In the entries below, begin at the line that has "In Montana, a" and stop after the line that has "Investor Calculators"; output those lines exactly, leaving out pictures.

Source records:
*** Block opens ***

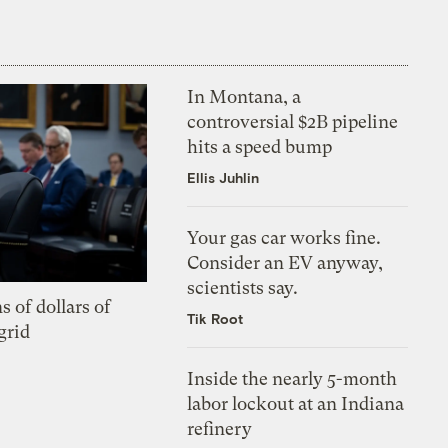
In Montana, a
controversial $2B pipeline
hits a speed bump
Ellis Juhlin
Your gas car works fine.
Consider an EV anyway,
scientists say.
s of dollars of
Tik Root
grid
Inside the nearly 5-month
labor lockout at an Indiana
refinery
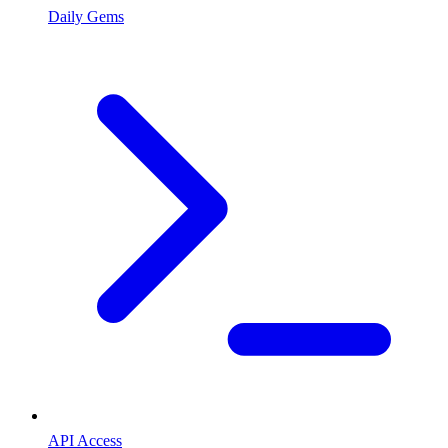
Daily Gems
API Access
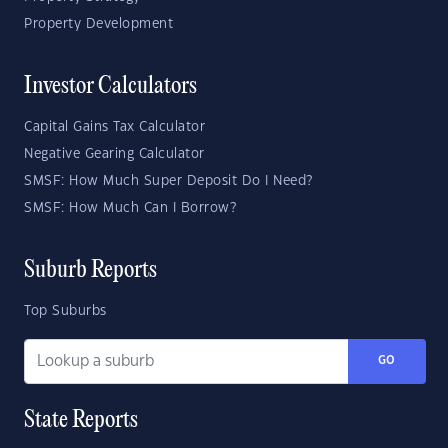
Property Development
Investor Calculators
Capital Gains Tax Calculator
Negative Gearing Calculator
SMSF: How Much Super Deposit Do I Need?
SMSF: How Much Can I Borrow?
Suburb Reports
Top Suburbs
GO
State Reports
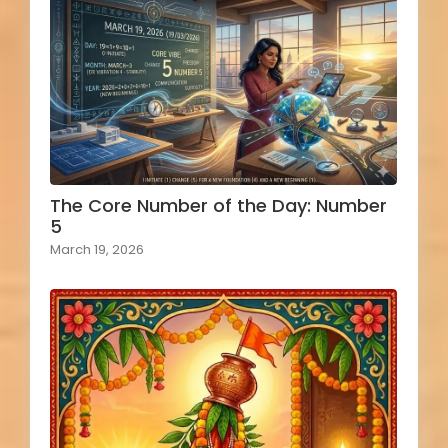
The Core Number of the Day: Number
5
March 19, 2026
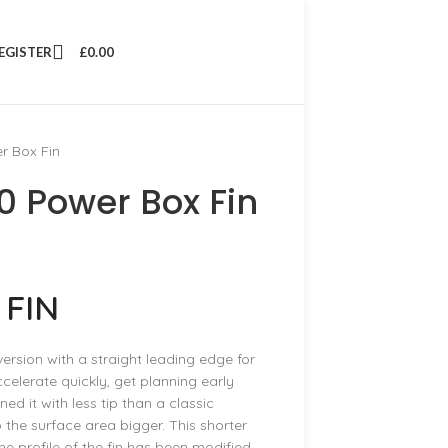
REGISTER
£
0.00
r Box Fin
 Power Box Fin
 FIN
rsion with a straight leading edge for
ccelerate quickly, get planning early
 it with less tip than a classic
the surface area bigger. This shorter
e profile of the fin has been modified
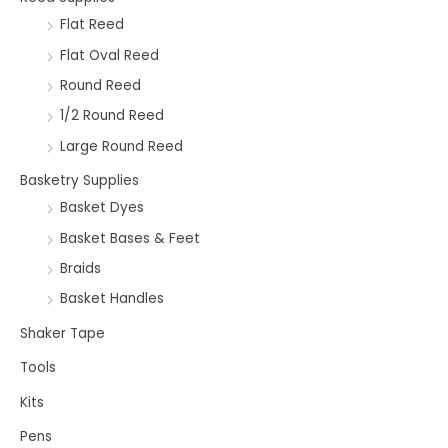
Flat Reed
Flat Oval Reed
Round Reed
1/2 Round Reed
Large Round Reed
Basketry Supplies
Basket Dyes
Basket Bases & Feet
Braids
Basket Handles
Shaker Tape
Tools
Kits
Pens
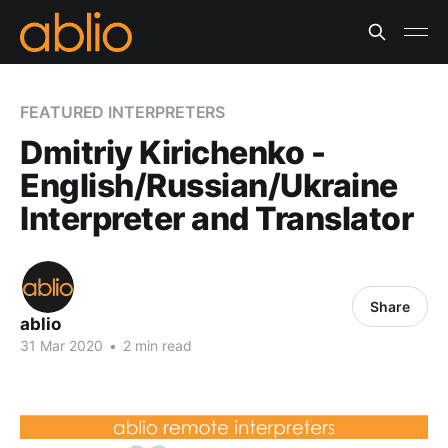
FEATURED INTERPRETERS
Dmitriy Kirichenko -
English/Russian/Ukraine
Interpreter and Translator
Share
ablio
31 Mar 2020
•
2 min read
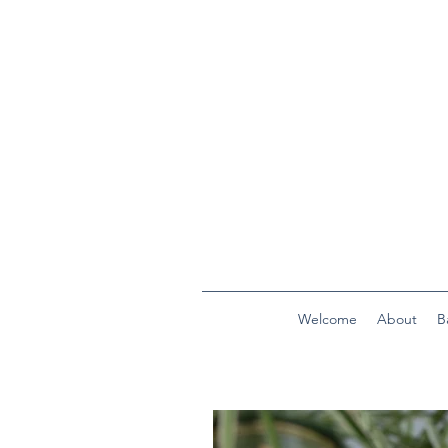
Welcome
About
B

*** Block closes ***
*** Block opens ***

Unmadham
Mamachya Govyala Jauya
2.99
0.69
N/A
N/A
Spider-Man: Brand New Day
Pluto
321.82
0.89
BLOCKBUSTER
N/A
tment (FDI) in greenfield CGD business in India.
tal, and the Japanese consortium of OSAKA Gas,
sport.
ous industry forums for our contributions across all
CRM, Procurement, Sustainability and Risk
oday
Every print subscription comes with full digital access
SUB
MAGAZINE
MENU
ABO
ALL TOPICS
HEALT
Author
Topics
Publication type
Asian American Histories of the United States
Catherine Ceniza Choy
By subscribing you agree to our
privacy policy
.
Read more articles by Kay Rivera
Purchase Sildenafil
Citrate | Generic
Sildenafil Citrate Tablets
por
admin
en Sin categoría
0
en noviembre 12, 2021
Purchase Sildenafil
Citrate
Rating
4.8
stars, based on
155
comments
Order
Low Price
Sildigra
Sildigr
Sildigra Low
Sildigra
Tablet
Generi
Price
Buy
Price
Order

*** Block closes ***

**SOLVED EXERCISE**
In Montana, a
controversial $2B pipeline
hits a speed bump
Ellis Juhlin
Your gas car works fine.
Consider an EV anyway,
scientists say.
s of dollars of
Tik Root
grid
Inside the nearly 5-month
labor lockout at an Indiana
refinery
Daily Gems
API Access
Property Development
Investor Calculators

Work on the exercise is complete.